Al senador Alfonso Serrano, del Partido Popular, le han hecho un desplante los nacionalistas cuando exponía su rechazo a extender el uso de las lenguas cooficiales a todos los debates y textos de la Cámara Alta. Las palabras del senador, que provocaron que abandonaran el hemiciclo, exponían la hipocresía de quienes exigen en las instituciones un uso pleno de las cooficiales. Lo que dijo Serrano, esencialmente, es cierto. Cierto es que cuando negocian Santos Cerdán y Puigdemont en Waterloo no llaman a unos intérpretes, sino que hablan los dos en español. Cierto, que cuando se juntan los del PNV, Bildu y Esquerra para sus asuntos, no hay traducción simultánea ni pinganillos porque aprovechan que todos conocen la lengua común. Y cierto, que los que piden siempre más espacio para las lenguas cooficiales en las instituciones comunes, no paran de quitar espacio al idioma español y acosar a sus hablantes allí donde tienen poder suficiente.
Todo ello es cierto, pero el problema es que la hipocresía es elemento fundamental del plan nacionalista. Aunque su programa máximo es eliminar el español de las autonomías bilingües y hacerlas monolingües, la vía hacia ese máximo pasa primero por hacernos a todos hipócritas. ¿Cómo es? Pues es lo que ocurre en cualquier comunidad autónoma bilingüe. Se ejerce una presión constante sobre los ciudadanos para que sean hipócritas y en el espacio público utilicen exclusivamente la lengua cooficial, aunque su lengua habitual sea la española. Naturalmente donde más presión se ejerce para conseguir que, de puertas afuera, no se hable nunca español y parezca que nadie lo habla en privado es en la política. En esto las apariencias importan mucho y, en realidad, lo importan todo. Porque el tema es la sumisión. Se trata de conseguir que nos sometamos al relato nacionalista sobre las lenguas, que es el núcleo del relato nacionalista. Y la sumisión debe hacerse visible, antes que nada, en el terreno de lo simbólico.

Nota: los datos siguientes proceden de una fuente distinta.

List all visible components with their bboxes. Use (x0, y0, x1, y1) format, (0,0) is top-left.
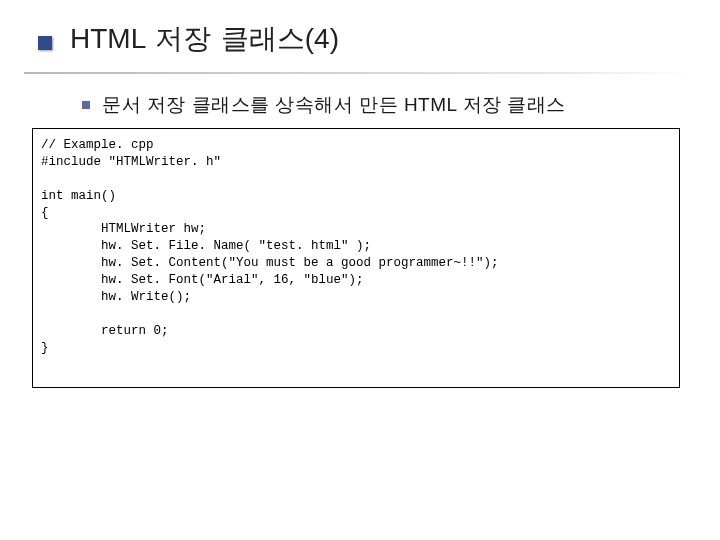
slide-header: HTML 저장 클래스(4) (0, 0, 720, 64)
bullet-text: 문서 저장 클래스를 상속해서 만든 HTML 저장 클래스 (102, 92, 566, 118)
header-accent-square (38, 36, 52, 50)
slide-body: 문서 저장 클래스를 상속해서 만든 HTML 저장 클래스 // Exampl… (0, 74, 720, 388)
slide: HTML 저장 클래스(4) 문서 저장 클래스를 상속해서 만든 HTML 저… (0, 0, 720, 540)
bullet-item: 문서 저장 클래스를 상속해서 만든 HTML 저장 클래스 (82, 92, 690, 118)
slide-title: HTML 저장 클래스(4) (70, 20, 720, 58)
bullet-icon (82, 101, 90, 109)
code-block: // Example. cpp #include "HTMLWriter. h"… (32, 128, 680, 388)
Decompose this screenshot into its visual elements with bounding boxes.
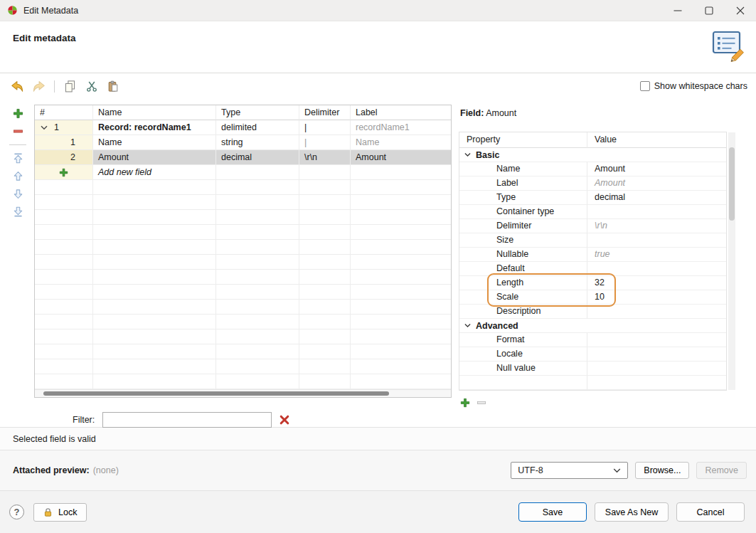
horizontal-scrollbar[interactable] xyxy=(35,389,451,397)
grid-cell-empty xyxy=(351,359,451,374)
property-row-delimiter[interactable]: Delimiter \r\n xyxy=(459,219,726,233)
move-down-button[interactable] xyxy=(12,188,24,200)
main-area: # Name Type Delimiter Label 1 Record: re… xyxy=(0,99,756,427)
move-up-button[interactable] xyxy=(12,170,24,182)
grid-cell-empty xyxy=(35,329,93,344)
remove-property-button[interactable] xyxy=(477,398,486,408)
grid-cell-empty xyxy=(351,255,451,270)
property-row-name[interactable]: Name Amount xyxy=(459,162,726,176)
column-header-property: Property xyxy=(459,132,587,148)
property-value xyxy=(587,347,726,362)
grid-cell-empty xyxy=(93,180,216,195)
grid-cell-type: decimal xyxy=(216,150,299,165)
property-value: 10 xyxy=(587,290,726,305)
status-bar: Selected field is valid xyxy=(0,427,756,450)
grid-cell-record-label: recordName1 xyxy=(351,120,451,135)
copy-icon xyxy=(64,80,76,93)
property-row-type[interactable]: Type decimal xyxy=(459,191,726,205)
property-group-basic[interactable]: Basic xyxy=(459,148,726,162)
clear-filter-icon xyxy=(279,415,289,425)
property-row-container-type[interactable]: Container type xyxy=(459,205,726,219)
grid-row-empty xyxy=(35,180,451,195)
copy-button[interactable] xyxy=(63,79,78,94)
app-logo-icon xyxy=(7,5,18,16)
save-as-new-button[interactable]: Save As New xyxy=(595,502,669,522)
filter-input[interactable] xyxy=(102,412,272,428)
property-row-empty xyxy=(459,376,726,390)
redo-button[interactable] xyxy=(31,79,46,94)
property-row-nullable[interactable]: Nullable true xyxy=(459,248,726,262)
paste-button[interactable] xyxy=(105,79,120,94)
add-property-button[interactable] xyxy=(460,398,470,408)
close-button[interactable] xyxy=(725,0,756,21)
grid-cell-empty xyxy=(299,255,351,270)
grid-row-field-name[interactable]: 1 Name string | Name xyxy=(35,135,451,150)
toolbar-divider xyxy=(9,144,26,145)
grid-row-empty xyxy=(35,225,451,240)
property-row-description[interactable]: Description xyxy=(459,305,726,319)
minimize-button[interactable] xyxy=(662,0,693,21)
attached-preview-bar: Attached preview: (none) UTF-8 Browse...… xyxy=(0,450,756,491)
property-row-format[interactable]: Format xyxy=(459,333,726,347)
metadata-grid: # Name Type Delimiter Label 1 Record: re… xyxy=(34,105,452,398)
clear-filter-button[interactable] xyxy=(279,415,289,425)
move-bottom-button[interactable] xyxy=(12,206,24,218)
add-field-button[interactable] xyxy=(12,107,24,120)
property-row-length[interactable]: Length 32 xyxy=(459,276,726,290)
add-field-icon[interactable] xyxy=(59,168,68,177)
grid-cell-empty xyxy=(216,240,299,255)
grid-cell-name: Amount xyxy=(93,150,216,165)
encoding-value: UTF-8 xyxy=(518,465,543,475)
property-group-advanced[interactable]: Advanced xyxy=(459,319,726,333)
property-row-default[interactable]: Default xyxy=(459,262,726,276)
titlebar: Edit Metadata xyxy=(0,0,756,21)
vertical-scrollbar[interactable] xyxy=(728,132,735,390)
property-name: Size xyxy=(459,233,587,248)
lock-button[interactable]: Lock xyxy=(33,503,87,522)
grid-row-field-amount-selected[interactable]: 2 Amount decimal \r\n Amount xyxy=(35,150,451,165)
remove-field-button[interactable] xyxy=(12,125,24,137)
cancel-button[interactable]: Cancel xyxy=(676,502,745,522)
save-button[interactable]: Save xyxy=(518,502,587,522)
undo-button[interactable] xyxy=(10,79,25,94)
chevron-down-icon[interactable] xyxy=(41,125,48,130)
grid-cell-empty xyxy=(351,344,451,359)
grid-row-empty xyxy=(35,240,451,255)
close-icon xyxy=(736,6,745,15)
property-row-null-value[interactable]: Null value xyxy=(459,362,726,376)
property-row-label[interactable]: Label Amount xyxy=(459,176,726,191)
grid-cell-empty xyxy=(35,255,93,270)
grid-row-record[interactable]: 1 Record: recordName1 delimited | record… xyxy=(35,120,451,135)
property-actions xyxy=(459,398,745,408)
grid-cell-empty xyxy=(299,270,351,285)
show-whitespace-checkbox[interactable] xyxy=(640,81,650,91)
horizontal-scrollbar-thumb[interactable] xyxy=(43,391,389,396)
property-name: Container type xyxy=(459,205,587,219)
property-row-scale[interactable]: Scale 10 xyxy=(459,290,726,305)
remove-button[interactable]: Remove xyxy=(696,462,747,479)
arrow-top-icon xyxy=(13,153,23,164)
arrow-down-icon xyxy=(13,189,23,199)
grid-cell-empty xyxy=(35,300,93,315)
encoding-select[interactable]: UTF-8 xyxy=(511,462,628,479)
help-button[interactable]: ? xyxy=(9,505,24,519)
maximize-button[interactable] xyxy=(693,0,725,21)
move-top-button[interactable] xyxy=(12,152,24,164)
grid-row-add-new-field[interactable]: Add new field xyxy=(35,165,451,180)
grid-cell-empty xyxy=(35,270,93,285)
grid-cell-empty xyxy=(351,240,451,255)
minus-icon xyxy=(13,126,23,137)
property-name: Format xyxy=(459,333,587,347)
grid-cell-empty xyxy=(93,374,216,389)
column-header-type: Type xyxy=(216,105,299,120)
attached-preview-value: (none) xyxy=(93,465,119,475)
footer-bar: ? Lock Save Save As New Cancel xyxy=(0,491,756,533)
cut-button[interactable] xyxy=(84,79,99,94)
grid-cell-empty xyxy=(93,255,216,270)
property-value: 32 xyxy=(587,276,726,290)
browse-button[interactable]: Browse... xyxy=(635,462,689,479)
property-row-size[interactable]: Size xyxy=(459,233,726,248)
grid-cell-empty xyxy=(351,374,451,389)
vertical-scrollbar-thumb[interactable] xyxy=(729,147,735,221)
property-row-locale[interactable]: Locale xyxy=(459,347,726,362)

La hipocresía es el motor de esa sumisión. Cualquiera que resida en una comunidad bilingüe, lo habrá experimentado o visto mil veces. Lo ejemplifica esto que me dijo hace muchos años un periodista de la radio: "Aquí están hablando todos en español, pero cuando se abre el micrófono, hablan en gallego". Así era y así es en la política. Y en la cultura y en otros ámbitos donde se tiene gran cuidado en usar la lengua "correcta". Se evita por todos los medios que en las instituciones autonómicas se refleje la realidad bilingüe de la sociedad. El español, en la práctica, está proscrito. Hablarlo se considera una falta de sensibilidad. Y esto no sucede solamente allí donde gobiernan nacionalistas y socialistas. Hubo unos años en los que se hablaba más español en el Parlamento catalán, por la presencia de Ciudadanos, que en el Parlamento gallego, dominado por el PP.
En lo autonómico, la sumisión es completa. Como sin querer, pero queriendo, lo certifica el propio nombre de la Normalización Lingüística. El santo y seña de leyes y planes destinados a recuperar el prestigio y el uso de lenguas que habían estado desterradas del espacio público bajo la dictadura dice que la normalidad son ellas y que hablar español es lo anómalo. Con la extensión del uso de lenguas cooficiales en el Congreso y el Senado no se busca otra cosa que extender la sumisión al relato nacionalista a las instituciones comunes de los españoles. Y en esto, los nacionalistas son coherentes hasta el final. Para ellos, no hay casa común que compartir y sí: quieren que nos sintamos como extranjeros, a ver si algún día, además, lo somos.